Good Lord, how stupid can you be?
The reason the British and the French allied with Poland is due to Hitler’s history of breaking agreements. The entire point of the Munich agreement in October of 1938 was to settle the German border with Czechoslovakia.
Instead the Germans tuned around in March of 1939 and occupied the rest of the Czech Lands and turned Slovakia into a puppet state.
Hitler could not be trusted, he was never going to negotiate in good faith over the Polish Corridor or Danzig’s status. His goal was to dismember Poland, and he struck a deal with Stalin to do it. The British/French guarantee to the Poles was a last ditch attempt to stave off a War which Hitler was determined to start.
> Hitler could not be trusted, he was never going to negotiate in good faith over the Polish Corridor or Danzig’s status. <
Absolutely, 100% correct. I don’t see how anyone could doubt that. I was a huge admirer of Pat Buchanan until he started to push the nonsense that Churchill was responsible for WW 2. The British should have just let Hitler have Poland, says Pat. No big deal.
For some reason, Buchanan is determined to let Hitler off the hook here. It seriously makes me wonder what Buchanan‘s core beliefs really are.
Hitler was a creature of the Treaty of Versailles.

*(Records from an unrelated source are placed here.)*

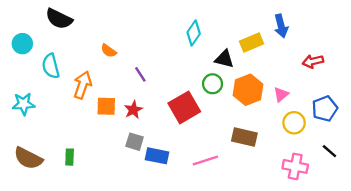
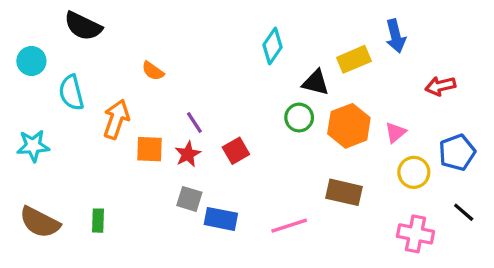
purple line: (140, 74) -> (194, 122), moved
red square: (184, 107) -> (236, 151), moved, size x0.6

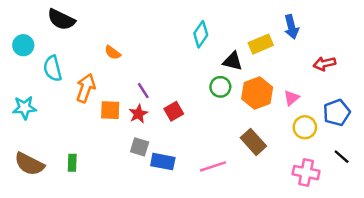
brown rectangle: (344, 192) -> (253, 142), turned 35

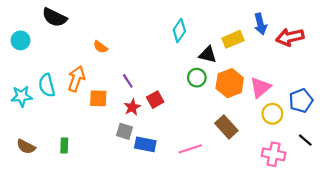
red arrow: (324, 64) -> (290, 37), moved, size x1.4
cyan semicircle: (53, 68) -> (47, 85), moved
pink triangle: (291, 98) -> (260, 87), size x1.5
red star: (138, 114) -> (132, 107), moved
brown semicircle: (29, 164) -> (26, 147), size x0.7

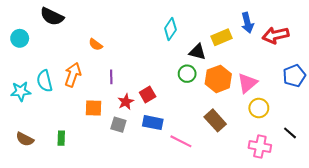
purple line: (128, 81) -> (111, 77), moved, turned 32
orange square: (98, 98) -> (93, 108), moved
blue pentagon: (301, 101) -> (294, 76), moved
blue rectangle: (145, 144) -> (153, 123), moved
pink line: (190, 149) -> (181, 141), turned 45

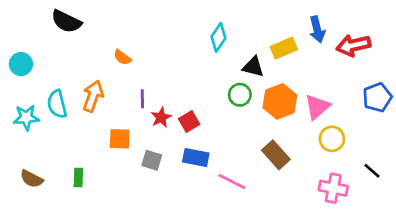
cyan circle: (20, 38) -> (21, 64), moved
red star: (126, 102) -> (161, 117), moved

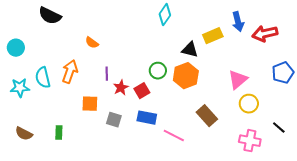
cyan diamond: (218, 37) -> (165, 15), moved
green circle: (240, 95) -> (158, 71), moved
orange hexagon: (280, 101) -> (186, 76), moved

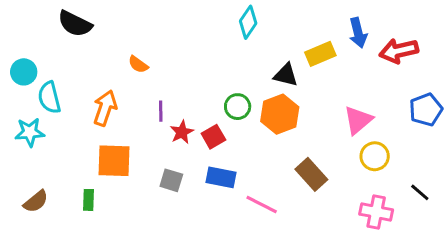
cyan semicircle: (43, 78) -> (49, 98), moved
orange square: (90, 104) -> (114, 161), moved, size x1.4
brown semicircle: (24, 134) -> (36, 201), turned -66

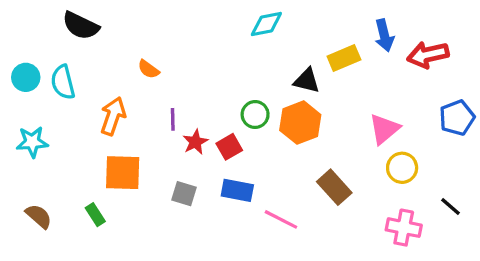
cyan diamond: (248, 22) -> (266, 24), turned 44
cyan semicircle: (49, 98) -> (63, 82), moved
green rectangle: (88, 200) -> (95, 215), turned -35
brown semicircle: (36, 201) -> (39, 216), turned -100

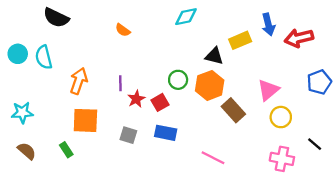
orange semicircle: (148, 69) -> (123, 30), moved
cyan star: (32, 142) -> (22, 113), moved
brown rectangle: (334, 187) -> (233, 110), moved
pink line: (281, 219) -> (213, 158), moved

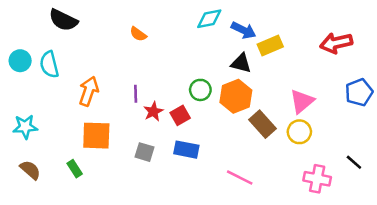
blue arrow: (268, 24) -> (244, 30), moved, turned -50
yellow circle: (281, 117) -> (299, 132), moved

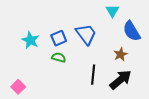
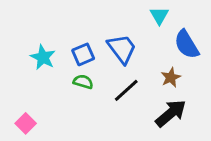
black line: (93, 75) -> (126, 90), moved, turned 42

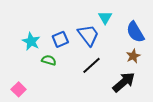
cyan triangle: (159, 16) -> (105, 17), moved
brown star: (171, 77) -> (133, 56), moved
green semicircle: (83, 82) -> (49, 60), moved

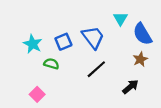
cyan triangle: (105, 17) -> (120, 19), moved
black arrow: (124, 82) -> (130, 87), size x0.7
pink square: (19, 89) -> (37, 94), moved

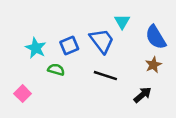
cyan triangle: (120, 19) -> (122, 22), moved
black line: (96, 69) -> (105, 76), turned 60
pink square: (37, 94) -> (23, 94), moved

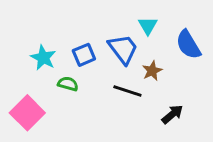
brown star: (153, 65) -> (152, 71), moved
pink square: (23, 94) -> (27, 113), size x1.6

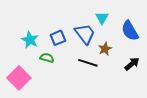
black arrow: (172, 114) -> (132, 64), moved

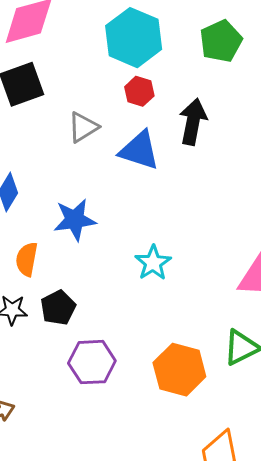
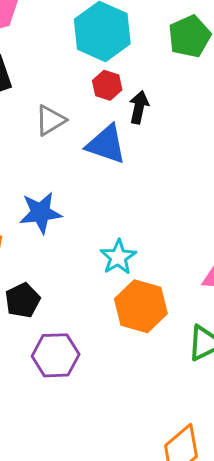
black arrow: (193, 122) -> (139, 107), moved, size x0.7
orange hexagon: (179, 370) -> (141, 306), moved

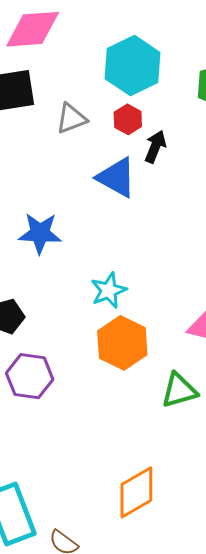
gray triangle: (50, 120) -> (71, 119), moved

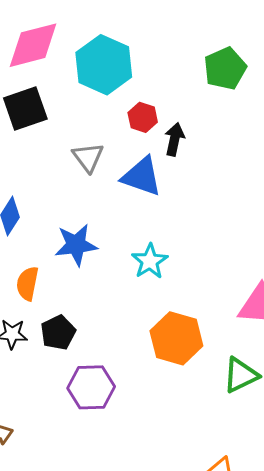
cyan hexagon: (132, 66) -> (104, 65), moved
gray triangle: (71, 119) -> (88, 157), moved, turned -36
cyan star: (109, 290) -> (150, 261), moved

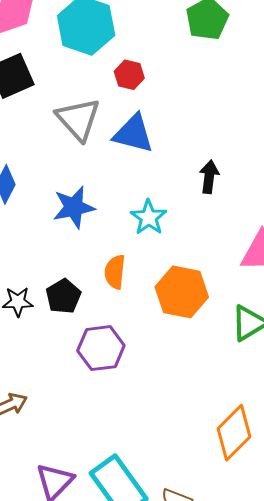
black arrow: (174, 139) -> (209, 177), moved
gray triangle: (88, 157) -> (78, 119), size x1.4
orange semicircle: (27, 284) -> (115, 272), moved

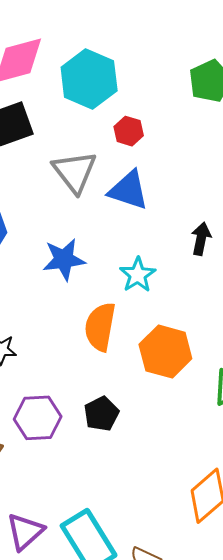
orange semicircle: (115, 272) -> (100, 327), size x1.4
black pentagon: (63, 296) -> (101, 414), moved
purple hexagon: (101, 348) -> (38, 418), moved

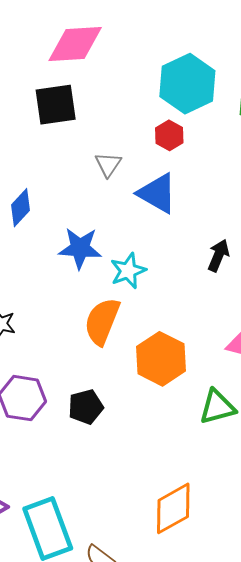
cyan hexagon: (89, 79) -> (187, 84), moved
gray triangle: (75, 172) -> (108, 164), size x0.6
cyan star: (138, 275) -> (128, 271), moved

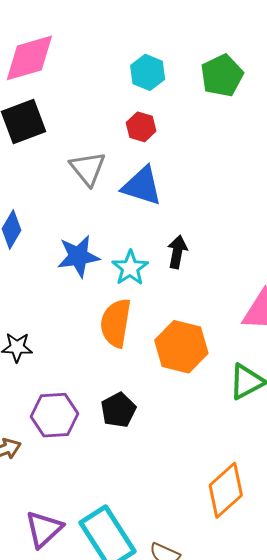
cyan hexagon: (187, 84) -> (148, 72), size x0.6
gray triangle: (108, 164) -> (88, 168), size x1.4
black arrow: (218, 255) -> (177, 252), moved

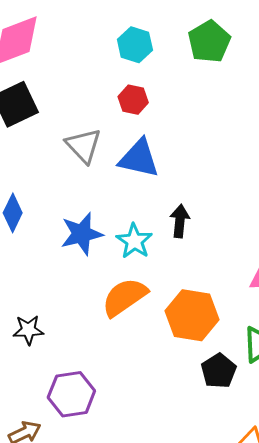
orange semicircle: (116, 323) -> (125, 297), turned 51
black pentagon: (118, 410) -> (219, 371), moved

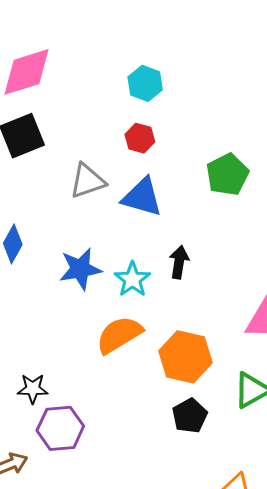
green pentagon: (209, 42) -> (227, 174), moved
gray triangle: (83, 146) -> (87, 181), turned 51
black star: (28, 330) -> (33, 389), moved
black pentagon: (219, 371) -> (190, 416), moved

Now, where the Poles may have goofed, and I say this is one who is very sympathetic to the Poles, is their insistance that Soviet troops not be based in Poland, as the British and French wanted, so as to conclude an alliance with Russia against Hitler.
In hindsight, considering that the Soviets got their half of Poland anyway, through the Non-Aggression Pact, it may have stopped Hitler from invading Poland.
That was always the plan. Hitler always felt Czechoslovakia had no right to exist, and Germany should rule over all former lands of A-H, and certainly not allow for the possibility that those lands could be used to stage troops from England and France. The Sudetendland was just a convenient excuse, since basically controlling the Sudetenland pretty much made the rest of Czechoslovakia defenseless. If Germany went to war with Czechoslovakia in 1938, it would not have been the cakewalk, many thought it would have been.
Well, they had a lot of help from the Slovaks.
I was in Bratislava giving a few lectures in 1991, still a city in Czechoslovakia. I had learned a few words in Czech, including "dovedeno" for goodbye. Our wonderful hosts had gathered to say farewell, and as I shook hands, I said "dovedeno".
Immediately, the mood changed. NO!!!! they said. "dovedenYA"!!!
There's a lot we have to learn about 1938-39, starting with Austria.